Semalaman mereka melakukan perjalanan untuk pertama kalinya dan setelah merasa sangat lelah, akhirnya mereka berdua sampai di kota Svine saat subuh.
“Ryon, aku lelah. Ayo kita cari penginapan. Kita cari informasi saat sudah terang saja,” kata Luna lemah. Terlihat rona hitam di bawah matanya.
“Ya, aku setuju. Ayo kita keliling sebentar,” kata Ryon lemah. Bukan hanya Luna, di bawah mata Ryon juga berwarna hitam. Mereka berkeliling desa cukup lama. Mereka tidak menemukan satu pun penginapan yang kosong.
“Bagaimana ini?” tanya Ryon. Ia terlihat tidak kuat lagi. Norn juga terlihat lelah, kudanya menunduk sambil berjalan pelan dengan terengah–engah.

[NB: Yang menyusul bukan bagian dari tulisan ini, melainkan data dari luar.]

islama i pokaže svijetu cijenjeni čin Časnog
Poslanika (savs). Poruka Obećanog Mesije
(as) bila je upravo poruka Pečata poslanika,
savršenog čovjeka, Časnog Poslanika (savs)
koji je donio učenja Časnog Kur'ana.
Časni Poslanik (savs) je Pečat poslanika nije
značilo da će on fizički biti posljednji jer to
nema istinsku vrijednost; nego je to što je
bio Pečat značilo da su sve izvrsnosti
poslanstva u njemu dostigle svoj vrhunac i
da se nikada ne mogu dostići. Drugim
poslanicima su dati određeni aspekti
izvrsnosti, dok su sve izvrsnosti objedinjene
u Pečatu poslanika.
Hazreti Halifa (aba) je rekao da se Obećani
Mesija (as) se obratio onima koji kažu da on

“Kita menginap di gudang saja. Aku yakin di desa ini banyak gudang,” usul Luna. Tanpa pikir panjang lagi mereka segera pergi mencari gudang. Ya, usaha mereka tidak sia–sia, pada akhirnya mereka menemukan gudang yang lumayan bersih dan kosong. Mereka menambatkan tali kekang kuda mereka di suatu tiang lalu masing–masing mencari tempat yang berbeda untuk tidur. Tanpa banyak bicara lagi mereka sudah tertidur pulas.
*
Pagi itu tampak mendung dan muram. Sejak subuh tadi, matahari enggan menampakkan dirinya dan tetap bersembunyi di balik awan yang menggulung-gulung. Kediaman Arfields tampak sepi, yang ada hanyalah beberapa pelayan sedang membersihkan rumah, pekarangan, atau kandang kuda yang hanya berisi beberapa ekor kuda dengan muram.

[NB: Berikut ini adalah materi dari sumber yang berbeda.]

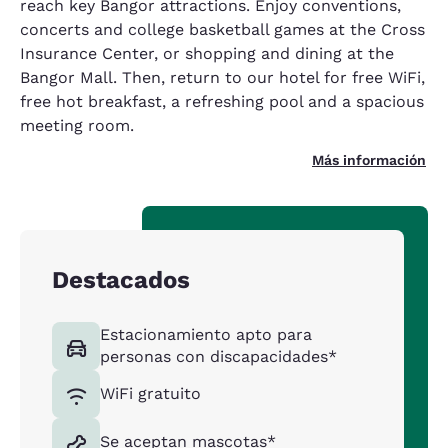
reach key Bangor attractions. Enjoy conventions,
concerts and college basketball games at the Cross
Insurance Center, or shopping and dining at the
Bangor Mall. Then, return to our hotel for free WiFi,
free hot breakfast, a refreshing pool and a spacious
meeting room.
Más información
Destacados
Estacionamiento apto para
personas con discapacidades*
WiFi gratuito
Se aceptan mascotas*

Runia terkejut, ketika mendapati sebuah surat di bawah pintunya saat ia hendak keluar untuk sarapan. Ia menatap lama surat itu. Kemudian Runia membuka lipatan surat itu dan membacanya. Tampak tulisan tegak bersambung yang sedikit berantakan, Runia menyadari tulisan itu milik Ryon. Sebuah surat yang berisikan:
Untuk Ibuku yang kusayangi
Maafkan aku, Bu… Aku mengerti tentang takdir seperti yang ibu katakan waktu itu… Aku memutuskan akan melakukannya.. Maaf aku tiba–tiba pergi tanpa pamit… Aku hanya tidak ingin melihat air mata ibu tertumpah saat melihat aku pergi bersama Frozan nanti… Tenang saja, aku tidak pergi sendirian… Ada Luna menemaniku… kami berdua akan baik-baik saja.

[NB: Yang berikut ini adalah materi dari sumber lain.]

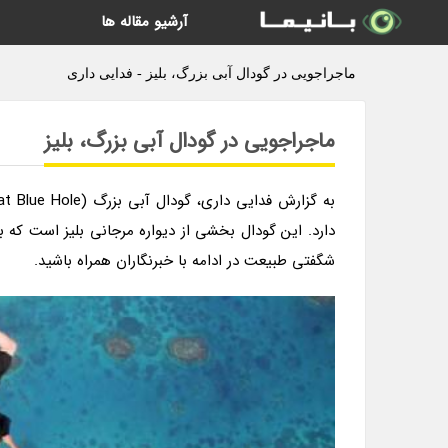
آرشیو مقاله ها
ماجراجویی در گودال آبی بزرگ، بلیز - فدایی داری
ماجراجویی در گودال آبی بزرگ، بلیز
دارد. این گودال بخشی از دیواره مرجانی بلیز است که 
شگفتی طبیعت در ادامه با خبرنگاران همراه باشید.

Aku hanya membutuhkan doa ibu agar kami berdua baik-baik saja…
Nb: maaf aku belum sempat membelikan ibu sebuah kado Reayer...tapi saat aku pulang nanti...aku akan memberikan kado terindah...
Salam terhangat,
Ryon
Setelah selesai membaca surat itu seketika Runia merasa lemas. Matanya mendadak terasa panas dan berkaca-kaca. Runia terduduk di lantai. Airmatanya mengalir deras tanpa suara. Ia menangis kehilangan. Tangisan yang sama saat ia ditinggal pergi oleh suaminya. Ia merasa kali ini putranya pergi untuk melakukan sesuatu yang sangat berbahaya, bukannya kabur seperti biasa. Cukup lama Runia dapat menenangkan dirinya. ‘Akhirnya terjadi juga... Anak bodoh.... ibu tidak memerlukan hadiah... bagi ibu, kau adalah hadiah yang tiada duanya..’, pikirnya. ‘Worren… Akhirnya putramu telah memutuskan takdirnya. Kau benar… Ternyata aku memang tidak bisa mencegahnya… Jagalah dia… Semoga dia selamat dan baik-baik saja…’ ujarnya dalam hati. Ia sudah cukup tenang. Sekarang Runia tinggal memberitahukan Frozan soal kepergian Ryon ke kerajaan dengan sendirinya.
Runia pergi menuju ruang kerjanya. Lalu ia membuka jendela lebar-lebar. Angin dingin menerpa wajahnya. Ia menatap jauh pemandangan di depannya.
“Jaga dirimu, Ryon… Luna... Restuku selalu mengiringi perjalanan kalian…” bisiknya sambil tersenyum tipis.
Saat ia asyik melamun, tiba-tiba ia dirasuki perasaan asing yang menusuk. Ia menoleh ke belakang. Sesosok pria berdiri di belakangnya.
“Pagi, Runia,” sapa Frozan lembut sembari tersenyum. Runia memutar tubuhnya, kini ia berhadapan dengan Frozan.